You’ve probably seen the little numbers on your stem and various other places on your bike where hex bolts are. They usually say something like ‘5 Nm’? If you don’t know what they mean or what their significance is, then you’d better keep reading.
Torque wrenches have been around for years in mechanical engineering – motor mechanics and aeronautical engineers for example – and they are used to ensure that the bolts the engineer is tightening are tightened to exactly the correct amount. A good example of where they are used in in the multiple bolts that hold the cylinder head of an engine together. As you might imagine, it is important that the bolts are equally tightened to ensure that the two flat surfaces are held together with equal force. Fine, you may ask, but what has this got to do with the humble bicycle?
In years gone by, bicycles were more often than not simple mechanical objects made mostly of steel. The mechanic would tighten everything up, and that would be that. The steel was strong, and he knew not to overtighten it. But the modern bicycle is engineered quite differently from the steel relics of the past. Today they are made of exotic carbon and aluminium and titanium; altogether lighter and more delicate materials which need more careful looking-after than steel. Carbon Fibre, in particular, especially when formed into lightweight components, can be quite brittle when stressed in the wrong way. The relevant torque settings must be applied or the material can crack and the carbon lose its structural integrity.

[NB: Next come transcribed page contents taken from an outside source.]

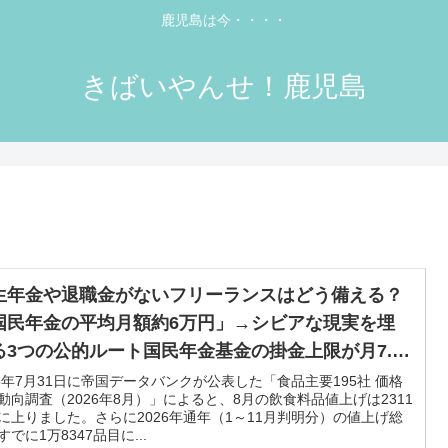
鹿児島は今・・・・
きばいやんせ！鹿児島
生年金や退職金がないフリーランスはどう備える？
国民年金の平均月額約6万円」→シビアな現実を埋
る3つの公的ルート国民年金基金の掛金上限が月7.5
円に引き上げへ。厚生年金や退職金のないフリーラ
26年7月31日に帝国データバンクが公表した「食品主要195社 価格
動向調査（2026年8月）」によると、8月の飲食料品値上げは2311
スの資産形成を後押しする最新の制度改正（iDeCo
に上りました。さらに2026年通年（1～11月判明分）の値上げ総
入年齢拡大など）と、今すぐ始めるべき3つの上乗
すでに1万8347品目に...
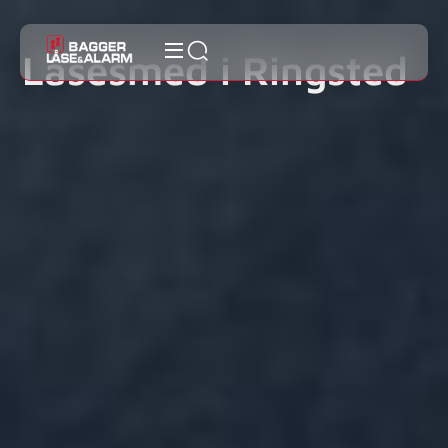
Låsesmed i Ringsted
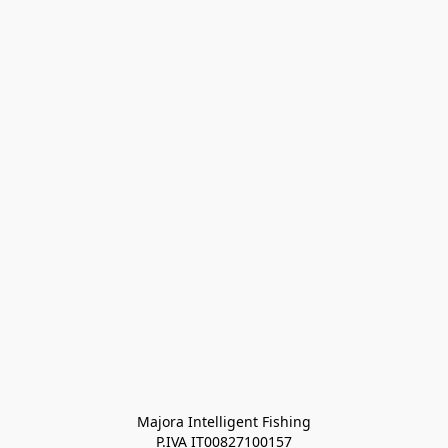
Majora Intelligent Fishing
P.IVA IT00827100157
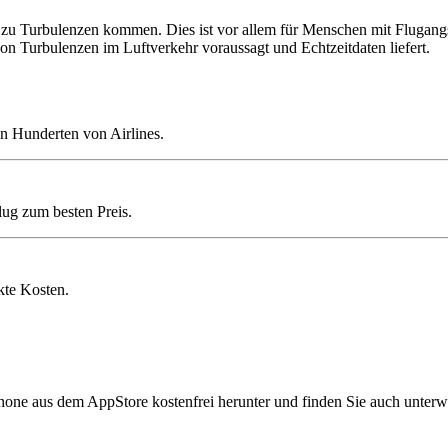
u Turbulenzen kommen. Dies ist vor allem für Menschen mit Flugangst k
on Turbulenzen im Luftverkehr voraussagt und Echtzeitdaten liefert.
n Hunderten von Airlines.
lug zum besten Preis.
kte Kosten.
hone aus dem AppStore kostenfrei herunter und finden Sie auch unterw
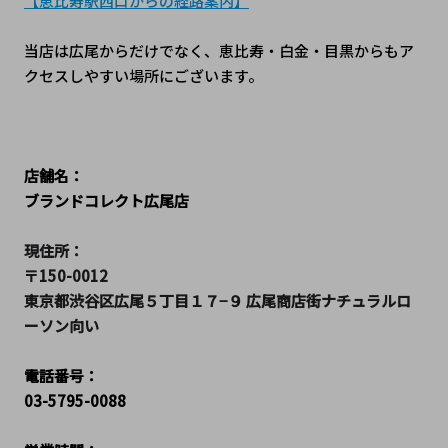
【恵比寿駅西口からの経路案内】
当店は広尾からだけでなく、恵比寿・白金・目黒からもア
クセスしやすい場所にございます。
店舗名：
ブランドコレクト広尾店
現住所：
〒150-0012 
東京都渋谷区広尾５丁目１７−９ 広尾商店街ナチュラルロ
ーソン向い 
電話番号：
03-5795-0088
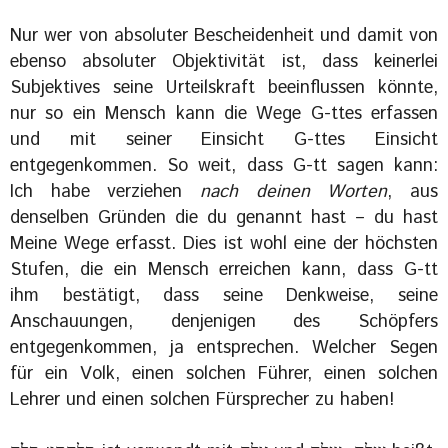
Nur wer von absoluter Bescheidenheit und damit von
ebenso absoluter Objektivität ist, dass keinerlei
Subjektives seine Urteilskraft beeinflussen könnte,
nur so ein Mensch kann die Wege G-ttes erfassen
und mit seiner Einsicht G-ttes Einsicht
entgegenkommen. So weit, dass G-tt sagen kann:
Ich habe verziehen
nach deinen Worten
, aus
denselben Gründen die du genannt hast – du hast
Meine Wege erfasst. Dies ist wohl eine der höchsten
Stufen, die ein Mensch erreichen kann, dass G-tt
ihm bestätigt, dass seine Denkweise, seine
Anschauungen, denjenigen des Schöpfers
entgegenkommen, ja entsprechen. Welcher Segen
für ein Volk, einen solchen Führer, einen solchen
Lehrer und einen solchen Fürsprecher zu haben!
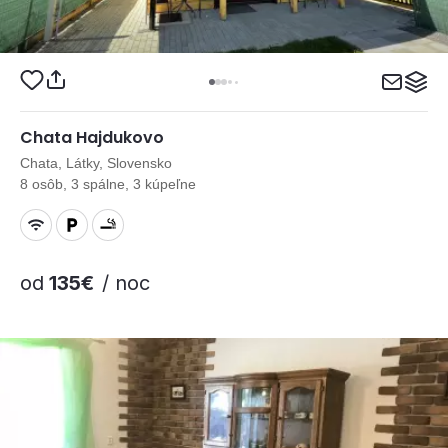
Chata Hajdukovo
Chata, Látky, Slovensko
8 osôb, 3 spálne, 3 kúpeľne
od
135€
/ noc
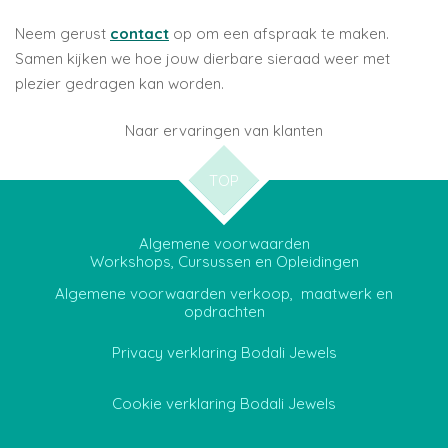
Neem gerust
contact
op om een afspraak te maken.
Samen kijken we hoe jouw dierbare sieraad weer met
plezier gedragen kan worden.
Naar ervaringen van klanten
TOP
Algemene voorwaarden
Workshops, Cursussen en Opleidingen
Algemene voorwaarden verkoop, maatwerk en
opdrachten
Privacy verklaring Bodali Jewels
Cookie verklaring Bodali Jewels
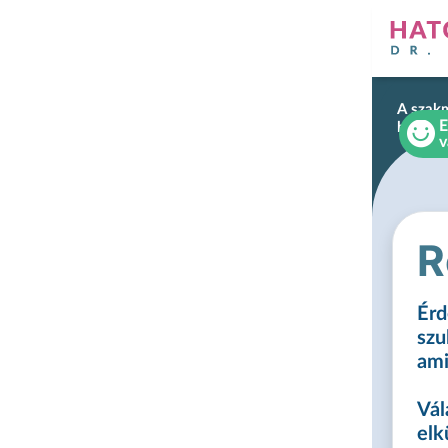
A szak
E
hatóan
v
R
Érd
szu
ami
Vál
elk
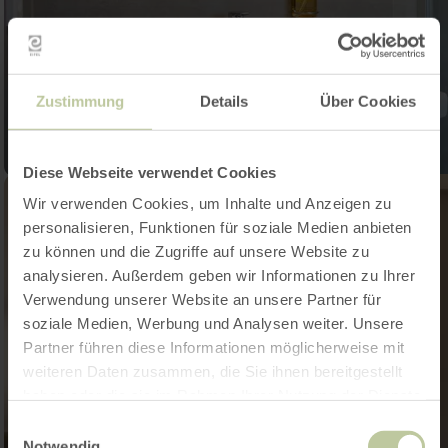
Zustimmung
Details
Über Cookies
Diese Webseite verwendet Cookies
Wir verwenden Cookies, um Inhalte und Anzeigen zu
personalisieren, Funktionen für soziale Medien anbieten
zu können und die Zugriffe auf unsere Website zu
analysieren. Außerdem geben wir Informationen zu Ihrer
Verwendung unserer Website an unsere Partner für
soziale Medien, Werbung und Analysen weiter. Unsere
Partner führen diese Informationen möglicherweise mit
weiteren Daten zusammen, die Sie ihnen bereitgestellt
haben oder die sie im Rahmen Ihrer Nutzung der Dienste
gesammelt haben.
Einwilligungsauswahl
Notwendig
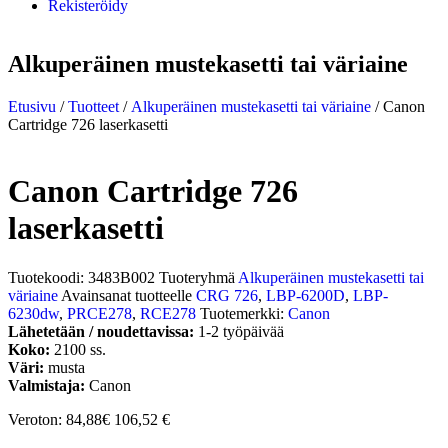
Rekisteröidy
Alkuperäinen mustekasetti tai väriaine
Etusivu
/
Tuotteet
/
Alkuperäinen mustekasetti tai väriaine
/ Canon
Cartridge 726 laserkasetti
Canon Cartridge 726
laserkasetti
Tuotekoodi:
3483B002
Tuoteryhmä
Alkuperäinen mustekasetti tai
väriaine
Avainsanat tuotteelle
CRG 726
,
LBP-6200D
,
LBP-
6230dw
,
PRCE278
,
RCE278
Tuotemerkki:
Canon
Lähetetään / noudettavissa:
1-2 työpäivää
Koko:
2100 ss.
Väri:
musta
Valmistaja:
Canon
Veroton: 84,88€
106,52
€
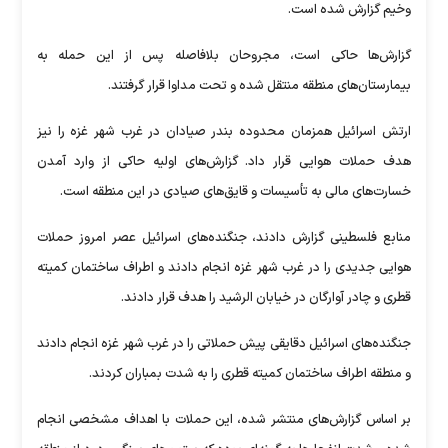
وخیم گزارش شده است.
گزارش‌ها حاکی است، مجروحان بلافاصله پس از این حمله به
بیمارستان‌های منطقه منتقل شده و تحت مداوا قرار گرفتند.
ارتش اسرائیل همزمان محدوده بندر صیادان در غرب شهر غزه را نیز
هدف حملات هوایی قرار داد. گزارش‌های اولیه حاکی از وارد آمدن
خسارت‌های مالی به تأسیسات و قایق‌های صیادی در این منطقه است.
منابع فلسطینی گزارش دادند، جنگنده‌های اسرائیل عصر امروز حملات
هوایی جدیدی را در غرب شهر غزه انجام دادند و اطراف ساختمان کمیته
قطری و چادر آوارگان در خیابان الرشید را هدف قرار دادند.
جنگنده‌های اسرائیل دقایقی پیش حملاتی را در غرب شهر غزه انجام دادند
و منطقه اطراف ساختمان کمیته قطری را به شدت بمباران کردند.
بر اساس گزارش‌های منتشر شده، این حملات با اهداف مشخصی انجام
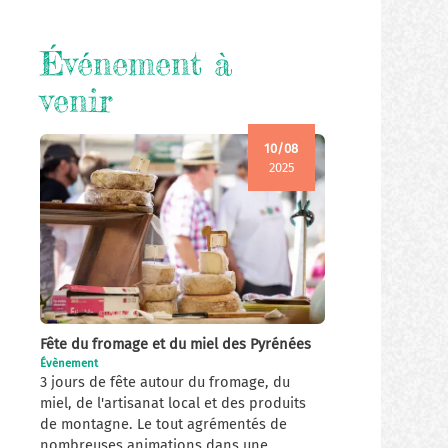
Événement à
venir
10/08
2025
Fête du fromage et du miel des Pyrénées
Évènement
3 jours de fête autour du fromage, du
miel, de l'artisanat local et des produits
de montagne. Le tout agrémentés de
nombreuses animations dans une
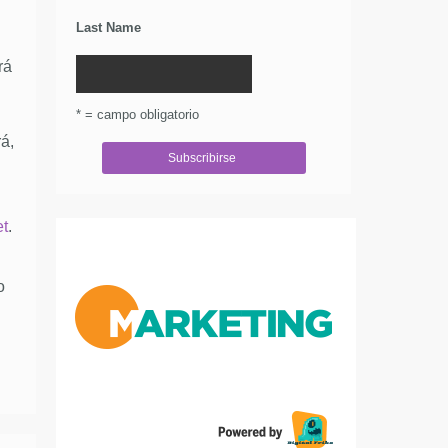
Last Name
rá
* = campo obligatorio
á,
t
.
o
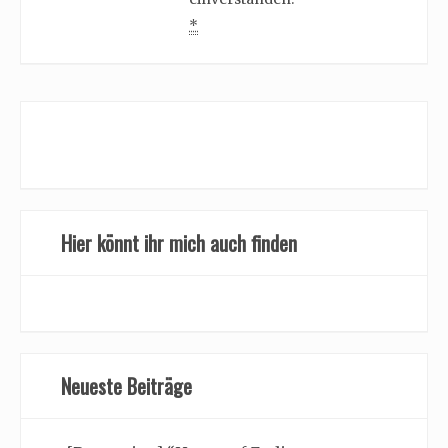
*
Hier könnt ihr mich auch finden
Neueste Beiträge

As a result, the torque wrench is now the staple tool of the serious bicycle mechanic, and the different torque settings are liberally printed on the relevant parts so that they are done up to the correct pressures. Many new bikes bought directly are assembled by owners who may not have the know-how of the professional mechanic, so the manufacturers try to help out as much as they can by printing the settings on the parts.
So how does the torque wrench work?
As you might expect, there is more than one type. The cheapest and simplest is the beam-type wrench which uses a scale and a needle to let you know when you’ve reached the correct tightness. After this simple tool come the pre-set meters which either click or spin round freely when the tightness setting is reached. It all sounds simple enough. Sadly it’s not. Below are some important things to remember when you’re using a torque wrench,
- Make sure that both the threads of the two parts you are connecting are clean of dirt and/or rust. Muck in the thread will make the screw harder to do up in the thread and could inadvertently trigger the stop point in the torque meter before you’ve reached the required tightness.
- Carbon Fibre and aluminium have very little tolerance to overtightening so don’t assume that ‘one more turn’ will be better. Engineering is a science, so when they say 5 Nm, they mean 5 Nm!
- If you’re tightening two bolts to hold, say, the seat post or the stem, ensure that the two bolts have an equal amount of torque applied. Keep tightening them up a little in turn to spread the load evenly between them.
- The dangers of over or under tightening can be severe; incorrectly tightened stems and seat posts can break off when under pressure – such as when you’re sprinting, and bolts can sheer in the thread which is a very expensive failure.
Finally, a little note about ‘Nm’. It stands for a Newton metre, and one Newton Metre is equal to the torque resulting from a force of one newton applied perpendicularly to the end of a moment arm that is one metre long. Got that?
Joking aside, those little numbers printed on your frame and elsewhere are very important and should not be ignored. You do so at your peril. If you haven’t got one yet, then it is time to get a torque meter.